Records to use:
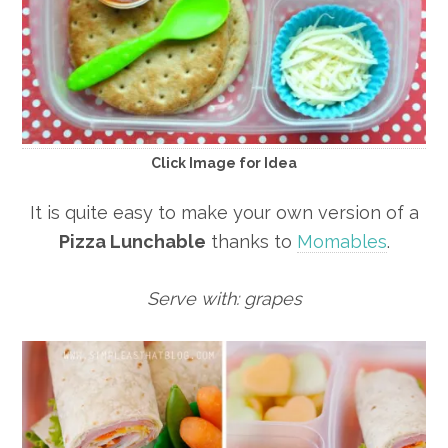
Click Image for Idea
It is quite easy to make your own version of a
Pizza Lunchable
thanks to
Momables
.
Serve with: grapes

Required action: Leave out the images and copy every record above exactly.

Task answer:
Click Image for Idea
It is quite easy to make your own version of a
Pizza Lunchable
thanks to
Momables
.
Serve with: grapes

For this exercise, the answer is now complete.